When calling nfs_read or nfs_write and passing in a `count` that is too large, the `count` value is quietly changed
Hi Ronnie,
I was using libnfs 4.0.0 and I recently wanted to switch to the latest version to see how much performance zero-copy can improve. I wrote a simple test program that writes 1G of data to the nfs server. This program works fine in libnfs 4.0.0, but not in the master.
#define BUF_SIZE 1024 * 1024
int main()
{
struct nfs_context *nfs = nfs_init_context();
if (nfs == NULL)
{
printf("failed to init context\n");
return 1;
}
int ret = nfs_mount(nfs, "192.168.3.81", "/kjl");
if (ret != 0)
{
printf("Failed to mount nfs share : %s\n", nfs_get_error(nfs));
return 1;
}
char buf[BUF_SIZE];
memset(buf, 1, BUF_SIZE);
struct nfsfh *fd;
ret = nfs_open(nfs, "file1", O_CREAT | O_TRUNC | O_RDWR, &fd);
if (ret != 0)
{
printf("Failed to open file : %s\n", nfs_get_error(nfs));
return 1;
}
int i;
for (i = 1; i <= 1024; i++) // Write 1G
{
ret = nfs_write(nfs, fd, buf, BUF_SIZE); // master
// ret = nfs_write(nfs, fd, BUF_SIZE, buf); libnfs4.0.0
if (ret != BUF_SIZE)
{
printf("Failed to write data: expected to write %d, but actually wrote %d.\n", BUF_SIZE, ret);
return 1;
}
}
nfs_close(nfs, fd);
nfs_destroy_context(nfs);
return 0;
}
Run the results using libnfs 4.0.0 : Failed to write data: expected to write 1048576, but actually wrote 524288.

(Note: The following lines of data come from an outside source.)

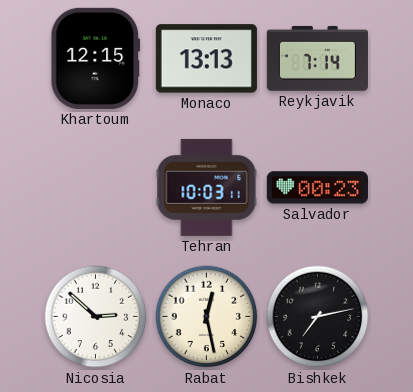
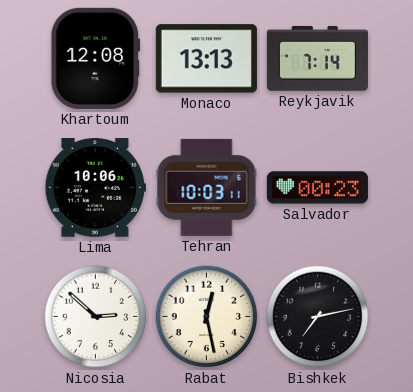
Khartoum: 12:15 -> 12:08
Lima: none -> 10:06
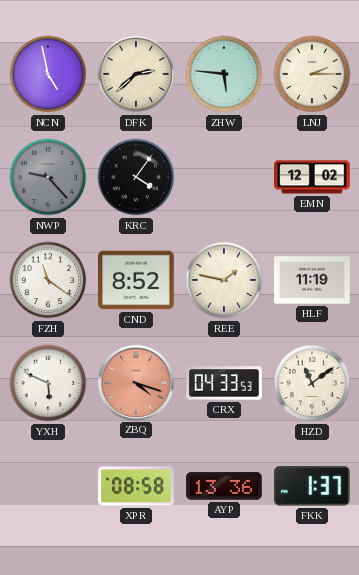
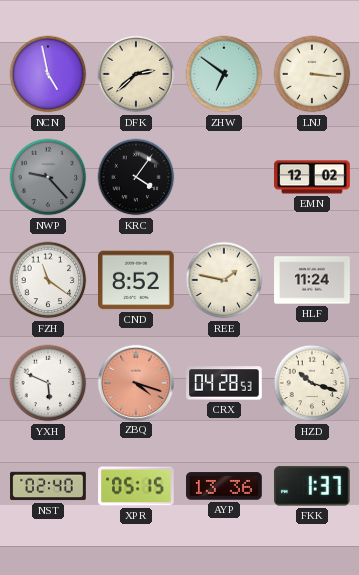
ZHW: 5:46 -> 6:51
LNJ: 2:15 -> 3:16
HLF: 11:19 -> 11:24
CRX: 04:33 -> 04:28
HZD: 11:09 -> 10:18
NST: none -> 02:40
XPR: 08:58 -> 05:15
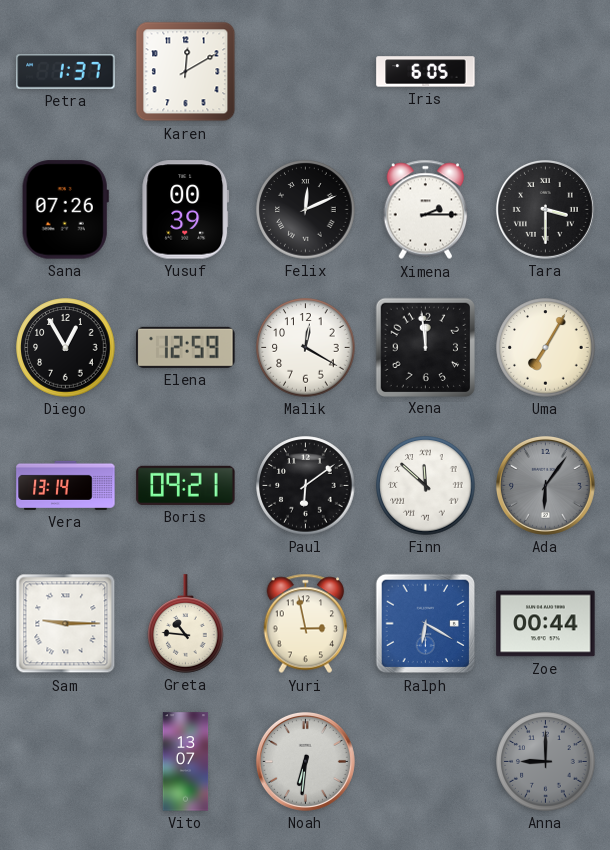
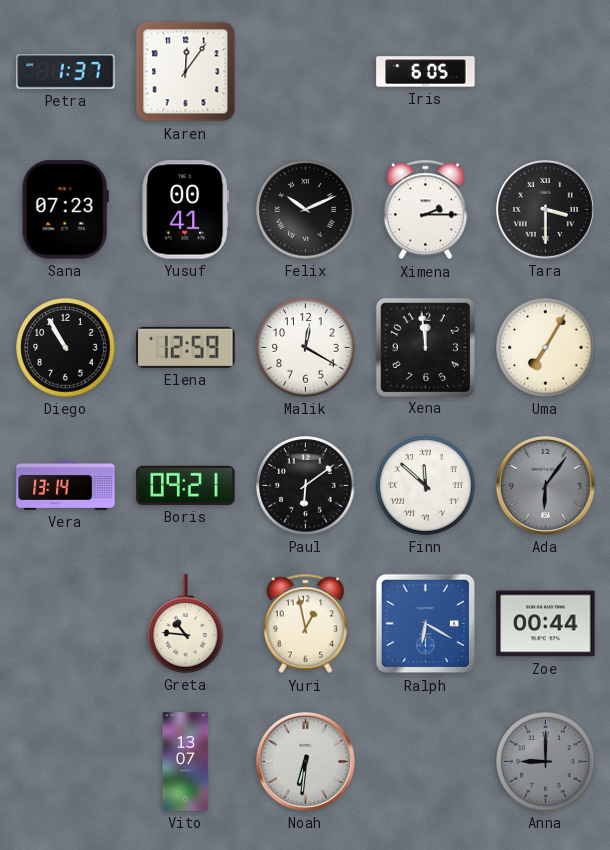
Karen: 12:10 -> 12:06
Sana: 07:26 -> 07:23
Yusuf: 00:39 -> 00:41
Felix: 12:11 -> 10:11
Diego: 12:55 -> 10:55
Sam: 9:15 -> none
Yuri: 2:58 -> 12:58
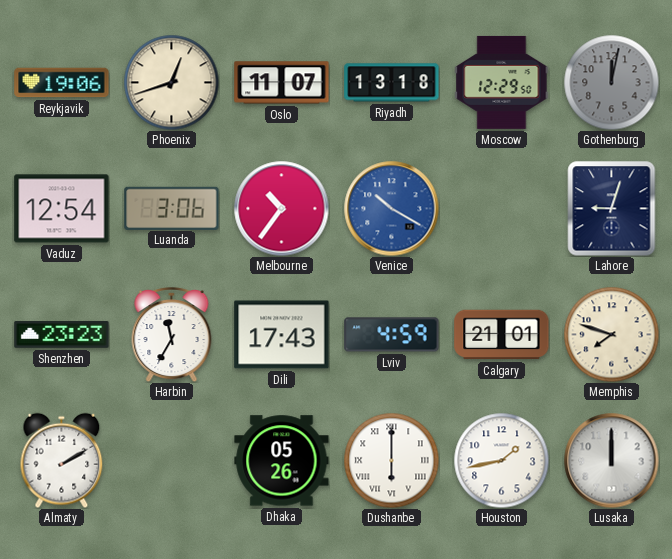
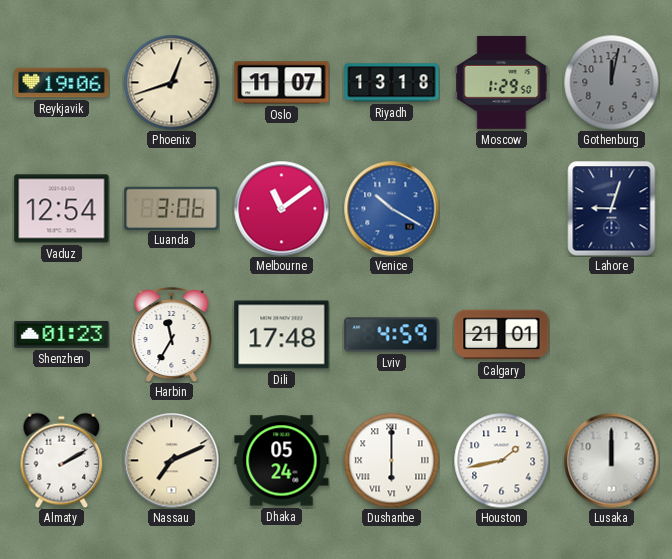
Moscow: 12:29 -> 1:29
Melbourne: 10:36 -> 11:09
Shenzhen: 23:23 -> 01:23
Dili: 17:43 -> 17:48
Memphis: 7:48 -> none
Nassau: none -> 7:11
Dhaka: 05:26 -> 05:24
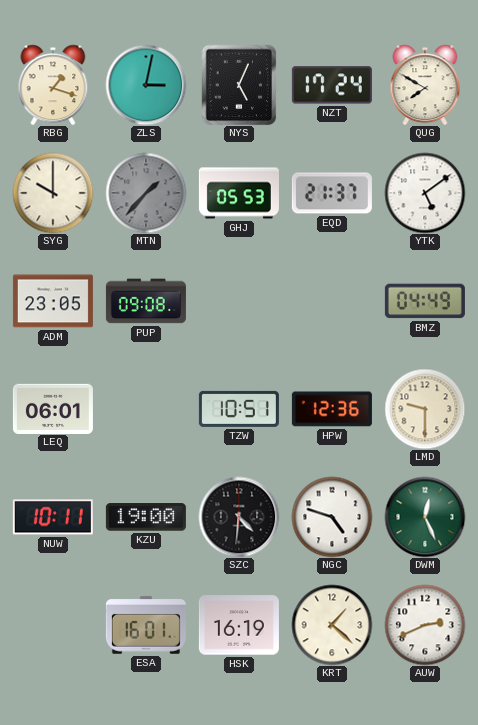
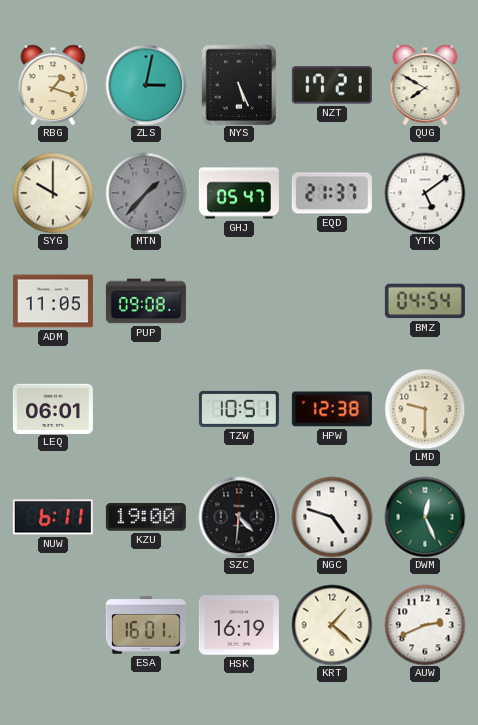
NYS: 5:04 -> 5:26
NZT: 17:24 -> 17:21
GHJ: 05:53 -> 05:47
ADM: 23:05 -> 11:05
BMZ: 04:49 -> 04:54
HPW: 12:36 -> 12:38
NUW: 10:11 -> 6:11
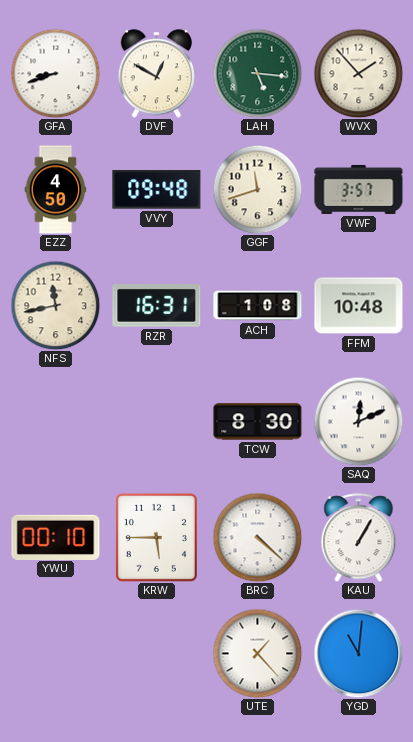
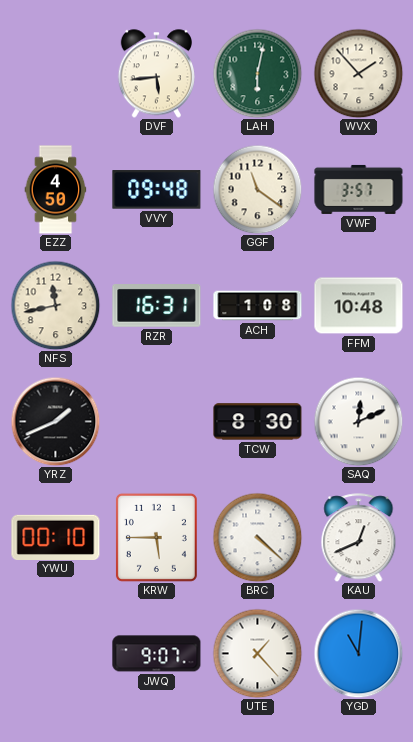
GFA: 8:42 -> none
DVF: 12:50 -> 5:44
LAH: 5:16 -> 6:02
GGF: 11:42 -> 11:21
YRZ: none -> 1:41
KAU: 1:05 -> 12:41
JWQ: none -> 9:07
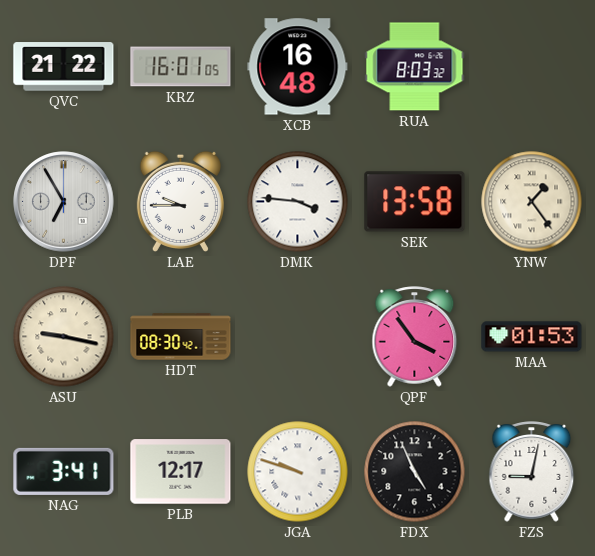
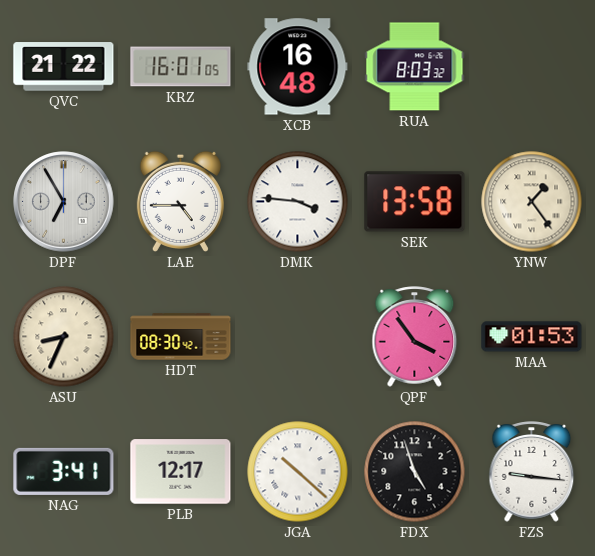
LAE: 9:45 -> 4:45
ASU: 9:17 -> 8:34
JGA: 9:48 -> 10:22
FDX: 4:56 -> 4:57
FZS: 9:02 -> 9:16
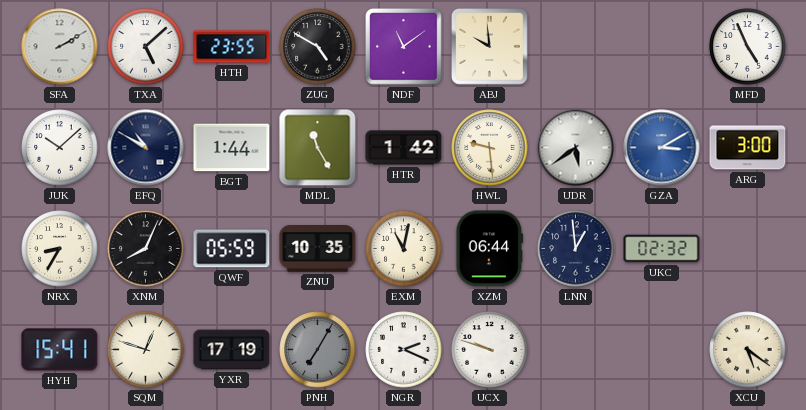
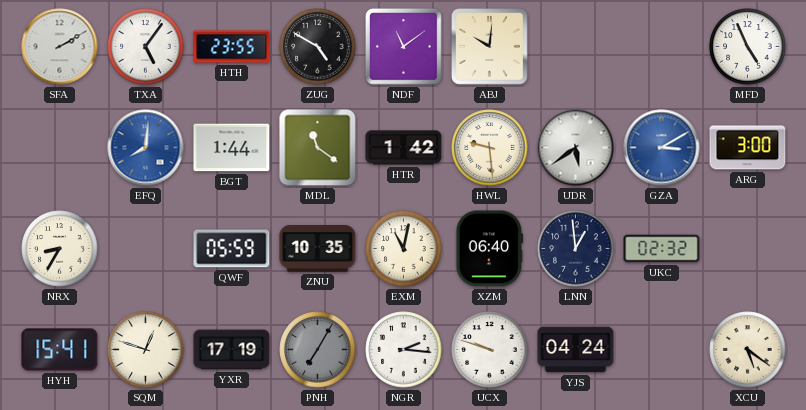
TXA: 5:08 -> 5:06
ABJ: 9:59 -> 10:01
JUK: 10:08 -> none
EFQ: 10:50 -> 8:01
EFQ dial: navy -> blue
MDL: 11:25 -> 11:21
XNM: 8:04 -> none
XZM: 06:44 -> 06:40
NGR: 2:19 -> 2:16
YJS: none -> 04:24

I checked the master branch code and found that when count is greater than writemax, the count value will be changed to writemax, and the writemax in my environment is exactly 524288.
The caller does not know that count has been changed in nfs_write. When the caller checks the function return value and finds that the actual data size written is less than the expected value, the caller will be full of doubts, just like me. The README file only states that we have limited a single NFS WRITE request, but does not mention any limits on nfs_write.
The captured packet:
I think using nfs_write should be like using the linux write system call. When calling nfs_write and passing in a count value that is too large, multiple NFS WRITE requests are sent inside the function, and the amount of data written by each WRITE request does not exceed writemax. This is transparent to the caller, and I see that libnfs 4.0.0 does it this way. What do you think?
Yeah, that was removed since it caused more problems than it solved. A big issue with that implementation is that for performance reasons it tried to issue all the individual reads concurrently. That was a huge mis-design because it did not guarantee that the bytes would be accessed sequentially (tripping up the sequential read/write detector in the server) as well as it could result in not just short i/o but i/o ranges with holes in them :-(
For example, what should be returned to the application if only some of the data could be written? say a write gets split into 1, 0-999 2, 1000-1999 and 3, 2000-2999 and only 1 and 3 is written but 2 could not be.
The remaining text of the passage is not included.